Even after Dru betrayed you, (Nothing new there mate, you betrayed her countless times in return because that's the nature of both your beasts!) you were still "inside" without her.
The chip changed that, so, once more, you're looking in.
The movie's over. It's still early for a school night so Tara, Willow, Buffy and the Niblet are now playing poker on the carpet with matchsticks for points. Anya's asleep, mouth open, leaning against Xander who's playing with a GameBoy. Giles and Joyce are back in the kitchen eating leftovers from dinner.
You hate them.
So why do you wish that one of them would come to the window, open it, and say, "Hey, where've you been? Get your pale skinny self in here! Too bad, you missed the movie, but it was a bad one, so, no big there!"
Or just for soddin' once, just once, when you knocked on the door you'd get, "Come in, sit down, glad to see you!" instead of, "Oh. It's you. Again."
What would it be like to be plopped down on the couch like any other part of the family because that's what they are, a family, feet up, boots off, with a bottle of something in one hand with Niblet's dozing head against your knee and Buffy's or Joyce's feet on your lap while you all watched telly?

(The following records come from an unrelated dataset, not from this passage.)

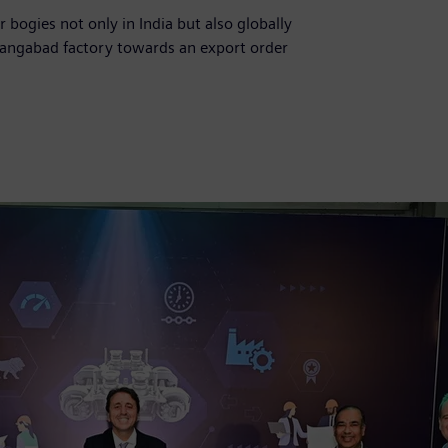
 bogies not only in India but also globally
rangabad factory towards an export order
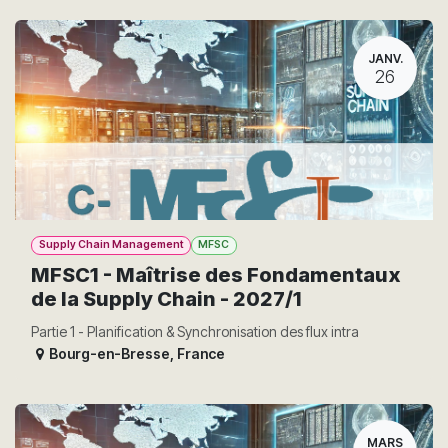
JANV.
26
Supply Chain Management
MFSC
MFSC1 - Maîtrise des Fondamentaux
de la Supply Chain - 2027/1
Partie 1 - Planification & Synchronisation des flux intra
Bourg-en-Bresse
,
France
MARS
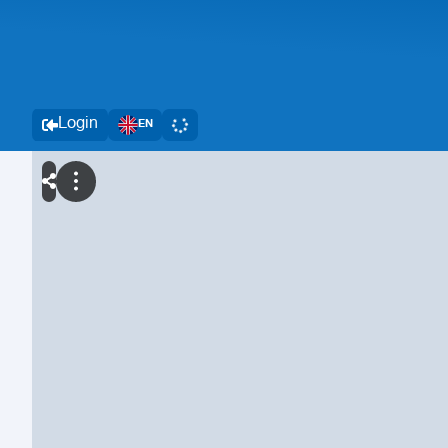
Login
EN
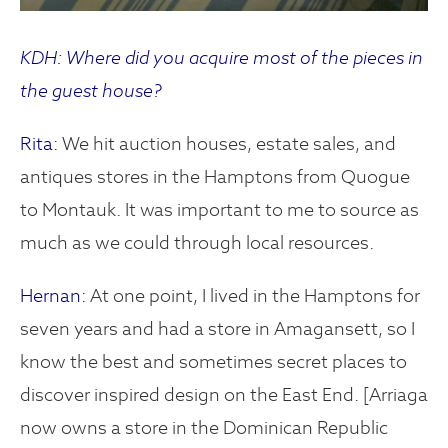
KDH: Where did you acquire most of the pieces in
the guest house?
Rita:
We hit auction houses, estate sales, and
antiques stores in the Hamptons from Quogue
to Montauk. It was important to me to source as
much as we could through local resources.
Hernan:
At one point, I lived in the Hamptons for
seven years and had a store in Amagansett, so I
know the best and sometimes secret places to
discover inspired design on the East End. [Arriaga
now owns a store in the Dominican Republic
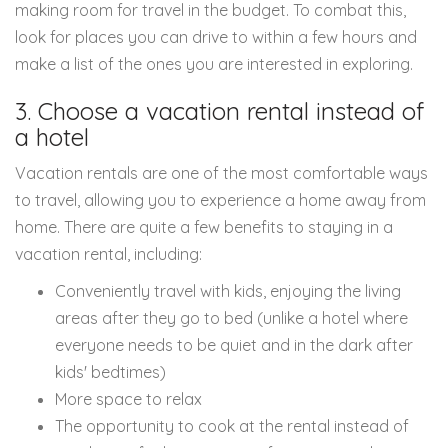
making room for travel in the budget. To combat this,
look for places you can drive to within a few hours and
make a list of the ones you are interested in exploring.
3. Choose a vacation rental instead of
a hotel
Vacation rentals are one of the most comfortable ways
to travel, allowing you to experience a home away from
home. There are quite a few benefits to staying in a
vacation rental, including:
Conveniently travel with kids, enjoying the living
areas after they go to bed (unlike a hotel where
everyone needs to be quiet and in the dark after
kids' bedtimes)
More space to relax
The opportunity to cook at the rental instead of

Be a cold day in Hell before ever happens mate! You try to gain their trust, you try to play their game by their rules and not yours, but all you get is their fear and their insults because you know and they know that the moment you get this soddin' chip out of your head, you'll go through them like a scythe through grass laughing the whole time, so why bother to get to know you like they did Angel?
Maybe it's just as well.
(You step back onto the sidewalk, heading home, leaving behind a small pile of butts on Joyce's lawn.)
You never liked popcorn all that much anyway, did you Spike?